Just 70 local Tories could start Boris Johnson on his way to Number 10.

Fifty per cent of a Conservative association of only 139 members is enough to secure candidacy at the selection meeting at Ruislip High School on Friday evening (September 12).

The Mayor of London is pitted against Hillingdon Council deputy leader David Simmonds, Simon Dudley, also a deputy leader, of the Royal Borough of Windsor and Maidenhead, and barrister Suella Fernandes.

If no winner emerges from the first round of voting, the fourth placed hopeful is eliminated and voting starts again.

Whatever happens, by the time the meeting is over and the candidates emerge from the private meeting into the atrium of the modern school to talk to the press, one of them will be well on their way to Westminster.

With an 11,000 Conservative majority pocketed by Sir John Randall at the 2010 general election, Uxbridge and South Ruislip is among the safer Tory seats – hence Boris Johnson’s ‘whacking in’ of his application before last month’s deadline in a much anticipated move after six years out of Parliament.

But ‘parachuting in’ is one thing: winning is another.
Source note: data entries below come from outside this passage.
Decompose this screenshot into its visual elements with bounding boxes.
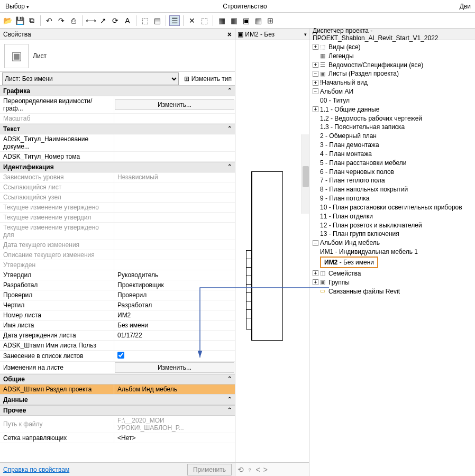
scrollbar-v[interactable] <box>302 134 309 214</box>
open-icon[interactable]: 📂 <box>2 15 13 26</box>
tool-a-icon[interactable]: ▦ <box>216 15 227 26</box>
3d-icon[interactable]: ⬚ <box>140 15 150 26</box>
project-tree: +⬚Виды (все) ▦Легенды +☰Ведомости/Специф… <box>309 40 475 297</box>
section-data[interactable]: Данные⌃ <box>0 395 235 405</box>
expand-icon[interactable]: + <box>313 279 318 285</box>
properties-help-link[interactable]: Справка по свойствам <box>3 466 69 473</box>
isolate-icon[interactable]: ⬚ <box>199 15 209 26</box>
tree-families[interactable]: Семейства <box>328 270 361 277</box>
collapse-icon[interactable]: − <box>313 240 318 246</box>
section-other[interactable]: Прочее⌃ <box>0 405 235 416</box>
rotate-icon[interactable]: ⟳ <box>110 15 121 26</box>
view-footer: ⟲ ♀ < > <box>235 462 309 476</box>
panel-title: Свойства <box>3 31 31 38</box>
close-icon[interactable]: × <box>227 30 232 39</box>
tree-links[interactable]: Связанные файлы Revit <box>328 287 400 295</box>
sheet-drawing[interactable] <box>251 171 283 341</box>
browser-title-bar: Диспетчер проекта - ПРОЕКТ_Shablon_AI_Re… <box>309 29 475 40</box>
nav-prev-icon[interactable]: < <box>256 465 260 474</box>
views-icon: ⬚ <box>320 43 327 50</box>
expand-icon[interactable]: + <box>313 270 318 276</box>
expand-icon[interactable]: + <box>313 80 318 86</box>
tool-b-icon[interactable]: ▥ <box>229 15 239 26</box>
expand-icon[interactable]: + <box>313 62 318 68</box>
type-selector[interactable]: ▣ Лист <box>0 40 235 72</box>
collapse-icon[interactable]: − <box>313 88 318 94</box>
appears-in-sheet-list-checkbox[interactable] <box>114 351 235 361</box>
properties-title-bar: Свойства × <box>0 29 235 40</box>
document-icon: ▣ <box>238 31 243 38</box>
drawing-view: ▣ ИМ2 - Без ▾ ⟲ ♀ < > <box>235 29 309 476</box>
menu-select[interactable]: Выбор ▾ <box>0 3 34 10</box>
tool-d-icon[interactable]: ▦ <box>253 15 263 26</box>
tree-legends[interactable]: Легенды <box>328 52 354 60</box>
measure-icon[interactable]: ↗ <box>98 15 108 26</box>
browser-title: Диспетчер проекта - ПРОЕКТ_Shablon_AI_Re… <box>313 27 472 42</box>
project-browser-panel: Диспетчер проекта - ПРОЕКТ_Shablon_AI_Re… <box>309 29 475 476</box>
section-common[interactable]: Общие⌃ <box>0 374 235 385</box>
highlighted-property-row[interactable]: ADSK_Штамп Раздел проектаАльбом Инд мебе… <box>0 385 235 395</box>
redo-icon[interactable]: ↷ <box>56 15 67 26</box>
properties-list: Графика⌃ Переопределения видимости/граф.… <box>0 86 235 462</box>
sheet-type-icon: ▣ <box>4 44 29 68</box>
instance-select[interactable]: Лист: Без имени <box>2 72 179 85</box>
section-text[interactable]: Текст⌃ <box>0 124 235 134</box>
expand-icon[interactable]: + <box>313 106 318 112</box>
tree-groups[interactable]: Группы <box>328 279 350 286</box>
menu-right[interactable]: Дви <box>455 3 475 10</box>
families-icon: ◫ <box>320 270 327 277</box>
visibility-edit-button[interactable]: Изменить... <box>115 99 234 110</box>
nav-a-icon[interactable]: ⟲ <box>238 465 244 474</box>
dimension-icon[interactable]: ⟷ <box>86 15 96 26</box>
active-view-icon[interactable]: ☰ <box>169 15 180 26</box>
menu-construction[interactable]: Строительство <box>34 3 455 10</box>
legends-icon: ▦ <box>320 52 327 59</box>
hide-icon[interactable]: ✕ <box>187 15 197 26</box>
nav-next-icon[interactable]: > <box>263 465 268 474</box>
tree-schedules[interactable]: Ведомости/Спецификации (все) <box>328 61 423 68</box>
copy-icon[interactable]: ⧉ <box>26 15 37 26</box>
schedules-icon: ☰ <box>320 61 327 68</box>
edit-type-button[interactable]: ⊞ Изменить тип <box>181 75 235 83</box>
sheets-icon: ▣ <box>320 70 327 77</box>
menu-bar: Выбор ▾ Строительство Дви <box>0 0 475 13</box>
groups-icon: ▣ <box>320 279 327 286</box>
save-icon[interactable]: 💾 <box>14 15 25 26</box>
print-icon[interactable]: ⎙ <box>68 15 79 26</box>
properties-panel: Свойства × ▣ Лист Лист: Без имени ⊞ Изме… <box>0 29 235 476</box>
collapse-icon[interactable]: − <box>313 71 318 77</box>
tree-selected-sheet[interactable]: ИМ2 - Без имени <box>320 257 378 268</box>
tool-e-icon[interactable]: ⊞ <box>265 15 276 26</box>
prop-visibility-override: Переопределения видимости/граф... <box>0 96 114 113</box>
apply-button[interactable]: Применить <box>187 464 232 475</box>
toolbar: 📂 💾 ⧉ ↶ ↷ ⎙ ⟷ ↗ ⟳ A ⬚ ▤ ☰ ✕ ⬚ ▦ ▥ ▣ ▦ ⊞ <box>0 13 475 29</box>
tree-views[interactable]: Виды (все) <box>328 43 361 51</box>
section-graphics[interactable]: Графика⌃ <box>0 86 235 96</box>
section-identification[interactable]: Идентификация⌃ <box>0 162 235 172</box>
dropdown-icon[interactable]: ▾ <box>304 32 307 37</box>
prop-scale: Масштаб <box>0 114 114 123</box>
tree-sheets[interactable]: Листы (Раздел проекта) <box>328 70 399 77</box>
properties-footer: Справка по свойствам Применить <box>0 462 235 476</box>
links-icon: ⬭ <box>320 288 327 295</box>
expand-icon[interactable]: + <box>313 44 318 50</box>
sheet-icon[interactable]: ▤ <box>152 15 162 26</box>
view-tab[interactable]: ▣ ИМ2 - Без ▾ <box>235 29 309 40</box>
undo-icon[interactable]: ↶ <box>44 15 54 26</box>
revisions-edit-button[interactable]: Изменить... <box>115 362 234 373</box>
nav-b-icon[interactable]: ♀ <box>247 465 253 474</box>
tool-c-icon[interactable]: ▣ <box>241 15 251 26</box>
edit-type-icon: ⊞ <box>184 75 189 83</box>
text-icon[interactable]: A <box>122 15 133 26</box>
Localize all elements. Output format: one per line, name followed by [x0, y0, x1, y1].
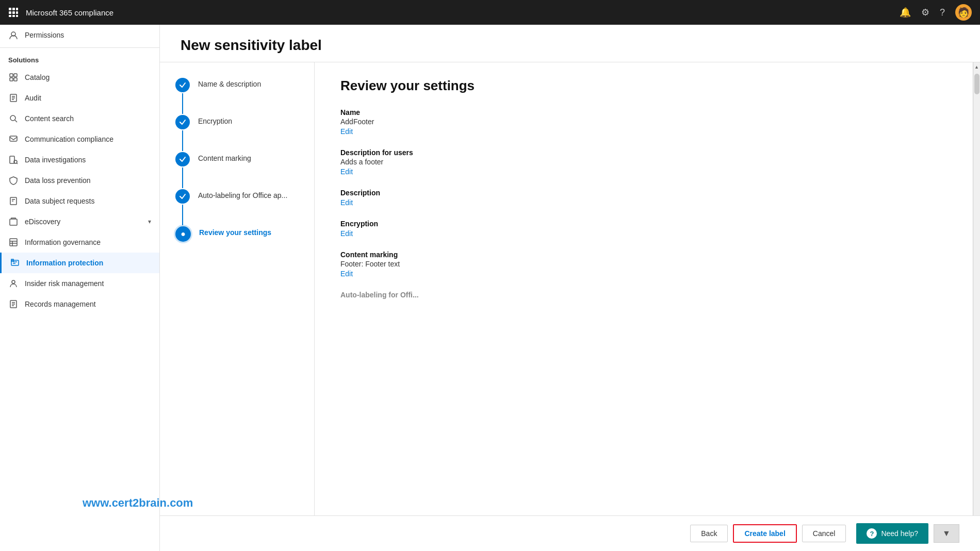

Mr Dudley, for one, is confident. “I think it is all about who is the best candidate for this constituency,” he told his local newspaper today (Wednesday, September 10), The Maidenhead Advertiser.

“Someone who can dedicate 100 per cent of their time to the residents. I think I am that candidate, I know the place.

“It’s where I was born. I was born in Hillingdon and lived close to the constituency for 18 years until I went to university.

“It’s somewhere I have a very close personal relationship with.”

Meanwhile, Mr Simmonds told Wales Online at the weekend: “I am going to give the selection my best shot.”